TRY IT>
If a line in the data below holds the word "senior", include it in the count. Give only the final number.

EXCERPTED RECORDS>
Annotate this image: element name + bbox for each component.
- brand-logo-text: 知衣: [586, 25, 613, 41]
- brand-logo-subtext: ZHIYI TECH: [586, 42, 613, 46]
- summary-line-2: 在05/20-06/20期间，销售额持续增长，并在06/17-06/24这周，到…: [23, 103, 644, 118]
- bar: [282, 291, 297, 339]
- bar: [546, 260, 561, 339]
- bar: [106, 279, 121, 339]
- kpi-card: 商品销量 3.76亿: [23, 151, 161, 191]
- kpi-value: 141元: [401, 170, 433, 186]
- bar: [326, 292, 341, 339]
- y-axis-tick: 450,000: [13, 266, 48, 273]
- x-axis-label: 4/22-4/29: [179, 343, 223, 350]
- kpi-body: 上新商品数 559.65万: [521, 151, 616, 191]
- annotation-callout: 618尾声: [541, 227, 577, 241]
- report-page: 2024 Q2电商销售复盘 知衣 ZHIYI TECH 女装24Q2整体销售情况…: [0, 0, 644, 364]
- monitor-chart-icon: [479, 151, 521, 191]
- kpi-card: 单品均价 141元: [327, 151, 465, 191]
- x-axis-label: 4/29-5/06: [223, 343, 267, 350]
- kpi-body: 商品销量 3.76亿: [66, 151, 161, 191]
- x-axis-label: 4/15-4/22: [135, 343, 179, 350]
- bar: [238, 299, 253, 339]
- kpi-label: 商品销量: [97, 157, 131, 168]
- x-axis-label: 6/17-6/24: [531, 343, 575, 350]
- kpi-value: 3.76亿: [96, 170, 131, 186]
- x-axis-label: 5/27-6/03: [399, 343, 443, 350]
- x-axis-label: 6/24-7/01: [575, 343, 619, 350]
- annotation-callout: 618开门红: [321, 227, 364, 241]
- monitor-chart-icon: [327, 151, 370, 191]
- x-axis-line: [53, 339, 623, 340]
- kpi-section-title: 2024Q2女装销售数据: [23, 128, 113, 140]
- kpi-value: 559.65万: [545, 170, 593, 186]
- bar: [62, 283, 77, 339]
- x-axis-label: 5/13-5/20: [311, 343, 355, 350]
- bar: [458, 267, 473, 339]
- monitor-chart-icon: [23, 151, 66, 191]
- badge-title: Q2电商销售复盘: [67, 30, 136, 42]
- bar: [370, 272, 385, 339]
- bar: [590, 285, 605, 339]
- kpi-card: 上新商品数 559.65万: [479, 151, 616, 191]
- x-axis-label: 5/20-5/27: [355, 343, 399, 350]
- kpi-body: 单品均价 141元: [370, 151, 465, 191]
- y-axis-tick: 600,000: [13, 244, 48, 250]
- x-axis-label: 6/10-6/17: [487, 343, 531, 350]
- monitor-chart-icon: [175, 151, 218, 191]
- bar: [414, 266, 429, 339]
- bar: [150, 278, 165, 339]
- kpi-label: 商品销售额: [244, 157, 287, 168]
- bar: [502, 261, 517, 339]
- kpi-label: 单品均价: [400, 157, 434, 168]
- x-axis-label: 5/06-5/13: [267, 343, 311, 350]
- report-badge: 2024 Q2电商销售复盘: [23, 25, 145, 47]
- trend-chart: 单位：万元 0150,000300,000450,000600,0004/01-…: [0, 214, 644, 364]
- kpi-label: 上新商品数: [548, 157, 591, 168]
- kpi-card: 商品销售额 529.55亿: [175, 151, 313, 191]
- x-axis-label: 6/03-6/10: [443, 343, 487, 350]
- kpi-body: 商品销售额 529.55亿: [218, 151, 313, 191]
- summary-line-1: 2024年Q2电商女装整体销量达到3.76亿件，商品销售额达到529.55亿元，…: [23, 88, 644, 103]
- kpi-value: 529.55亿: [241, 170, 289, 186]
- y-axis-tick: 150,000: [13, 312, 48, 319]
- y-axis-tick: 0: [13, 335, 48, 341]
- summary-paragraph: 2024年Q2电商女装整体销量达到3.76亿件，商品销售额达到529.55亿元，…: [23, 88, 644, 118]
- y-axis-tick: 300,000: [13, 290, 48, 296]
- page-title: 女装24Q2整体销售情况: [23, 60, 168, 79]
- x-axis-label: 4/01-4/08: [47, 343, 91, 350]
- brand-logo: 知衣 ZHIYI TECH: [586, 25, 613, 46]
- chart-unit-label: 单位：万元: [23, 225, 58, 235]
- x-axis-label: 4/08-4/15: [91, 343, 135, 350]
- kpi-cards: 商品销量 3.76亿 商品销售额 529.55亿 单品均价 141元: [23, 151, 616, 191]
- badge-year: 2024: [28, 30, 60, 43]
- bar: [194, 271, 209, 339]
...
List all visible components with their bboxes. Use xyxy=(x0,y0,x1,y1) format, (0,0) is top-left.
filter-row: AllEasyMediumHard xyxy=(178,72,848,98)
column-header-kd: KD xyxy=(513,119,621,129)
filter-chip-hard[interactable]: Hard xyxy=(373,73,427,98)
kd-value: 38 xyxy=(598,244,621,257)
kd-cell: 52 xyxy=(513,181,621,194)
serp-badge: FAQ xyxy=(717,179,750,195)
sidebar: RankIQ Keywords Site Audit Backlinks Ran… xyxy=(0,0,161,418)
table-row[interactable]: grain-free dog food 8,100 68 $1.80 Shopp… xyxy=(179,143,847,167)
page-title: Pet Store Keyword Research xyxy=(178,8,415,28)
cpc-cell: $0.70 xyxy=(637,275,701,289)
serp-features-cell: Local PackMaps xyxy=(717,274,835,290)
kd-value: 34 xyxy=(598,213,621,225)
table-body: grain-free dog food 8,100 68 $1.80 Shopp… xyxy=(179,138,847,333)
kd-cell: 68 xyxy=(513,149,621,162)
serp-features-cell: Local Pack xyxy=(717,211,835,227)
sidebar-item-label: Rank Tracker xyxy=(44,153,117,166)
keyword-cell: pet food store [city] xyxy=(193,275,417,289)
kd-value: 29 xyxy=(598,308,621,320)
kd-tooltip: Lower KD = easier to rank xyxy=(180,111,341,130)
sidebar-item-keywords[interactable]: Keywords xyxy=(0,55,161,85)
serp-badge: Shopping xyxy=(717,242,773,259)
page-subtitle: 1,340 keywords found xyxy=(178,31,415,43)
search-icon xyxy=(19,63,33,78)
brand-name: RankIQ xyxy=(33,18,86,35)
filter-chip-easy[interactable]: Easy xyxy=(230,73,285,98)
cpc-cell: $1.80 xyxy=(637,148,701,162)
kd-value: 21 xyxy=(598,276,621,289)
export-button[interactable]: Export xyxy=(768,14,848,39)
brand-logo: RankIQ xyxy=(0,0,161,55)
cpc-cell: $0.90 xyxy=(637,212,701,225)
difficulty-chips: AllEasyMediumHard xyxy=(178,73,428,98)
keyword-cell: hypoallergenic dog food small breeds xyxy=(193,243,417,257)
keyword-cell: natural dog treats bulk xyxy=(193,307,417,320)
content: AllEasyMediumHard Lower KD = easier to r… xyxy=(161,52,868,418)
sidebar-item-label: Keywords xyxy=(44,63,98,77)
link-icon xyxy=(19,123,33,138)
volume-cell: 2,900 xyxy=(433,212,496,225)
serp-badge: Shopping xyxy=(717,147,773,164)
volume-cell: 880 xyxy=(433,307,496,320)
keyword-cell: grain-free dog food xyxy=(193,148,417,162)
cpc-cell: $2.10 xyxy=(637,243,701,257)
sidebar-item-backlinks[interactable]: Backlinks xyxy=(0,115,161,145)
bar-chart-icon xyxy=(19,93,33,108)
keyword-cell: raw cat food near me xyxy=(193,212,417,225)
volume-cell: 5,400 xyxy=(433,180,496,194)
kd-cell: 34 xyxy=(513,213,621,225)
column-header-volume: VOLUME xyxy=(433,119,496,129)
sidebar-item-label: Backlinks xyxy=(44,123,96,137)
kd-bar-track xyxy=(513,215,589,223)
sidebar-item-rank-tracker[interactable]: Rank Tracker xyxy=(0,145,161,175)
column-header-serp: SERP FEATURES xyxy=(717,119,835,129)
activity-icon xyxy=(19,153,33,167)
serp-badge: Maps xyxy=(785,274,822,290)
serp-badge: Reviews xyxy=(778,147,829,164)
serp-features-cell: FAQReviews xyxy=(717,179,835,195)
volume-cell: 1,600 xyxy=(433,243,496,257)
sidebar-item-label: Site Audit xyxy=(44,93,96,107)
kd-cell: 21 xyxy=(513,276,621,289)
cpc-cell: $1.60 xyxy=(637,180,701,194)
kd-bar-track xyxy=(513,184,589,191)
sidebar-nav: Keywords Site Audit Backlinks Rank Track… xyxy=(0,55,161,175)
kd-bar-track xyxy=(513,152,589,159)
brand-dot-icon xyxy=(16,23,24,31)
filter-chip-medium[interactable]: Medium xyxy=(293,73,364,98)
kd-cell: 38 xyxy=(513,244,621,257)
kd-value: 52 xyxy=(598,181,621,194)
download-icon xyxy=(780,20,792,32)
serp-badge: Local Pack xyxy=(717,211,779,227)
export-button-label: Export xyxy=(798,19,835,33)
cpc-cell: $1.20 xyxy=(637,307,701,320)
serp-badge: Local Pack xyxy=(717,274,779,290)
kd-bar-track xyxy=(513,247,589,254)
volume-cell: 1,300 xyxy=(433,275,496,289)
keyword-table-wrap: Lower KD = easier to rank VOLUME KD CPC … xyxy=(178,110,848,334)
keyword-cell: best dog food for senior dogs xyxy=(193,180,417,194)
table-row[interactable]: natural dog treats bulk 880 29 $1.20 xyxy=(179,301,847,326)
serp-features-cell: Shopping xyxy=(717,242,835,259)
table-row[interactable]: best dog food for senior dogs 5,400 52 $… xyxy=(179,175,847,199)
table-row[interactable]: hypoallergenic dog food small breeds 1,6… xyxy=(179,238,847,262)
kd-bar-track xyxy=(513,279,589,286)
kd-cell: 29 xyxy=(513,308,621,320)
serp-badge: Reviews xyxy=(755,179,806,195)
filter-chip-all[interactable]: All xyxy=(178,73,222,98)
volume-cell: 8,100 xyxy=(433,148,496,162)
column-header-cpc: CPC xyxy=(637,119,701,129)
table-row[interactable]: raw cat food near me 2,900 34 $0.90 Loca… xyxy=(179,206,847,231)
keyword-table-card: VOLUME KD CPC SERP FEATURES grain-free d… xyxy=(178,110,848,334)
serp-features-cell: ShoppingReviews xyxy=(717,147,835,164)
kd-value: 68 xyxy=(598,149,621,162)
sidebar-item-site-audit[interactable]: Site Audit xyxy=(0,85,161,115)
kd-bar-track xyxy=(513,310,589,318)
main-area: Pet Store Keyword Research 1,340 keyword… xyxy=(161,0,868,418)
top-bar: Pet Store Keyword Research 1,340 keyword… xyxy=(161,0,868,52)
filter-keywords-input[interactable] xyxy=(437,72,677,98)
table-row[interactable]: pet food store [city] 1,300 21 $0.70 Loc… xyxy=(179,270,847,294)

OUTPUT OF THE EXERCISE>
2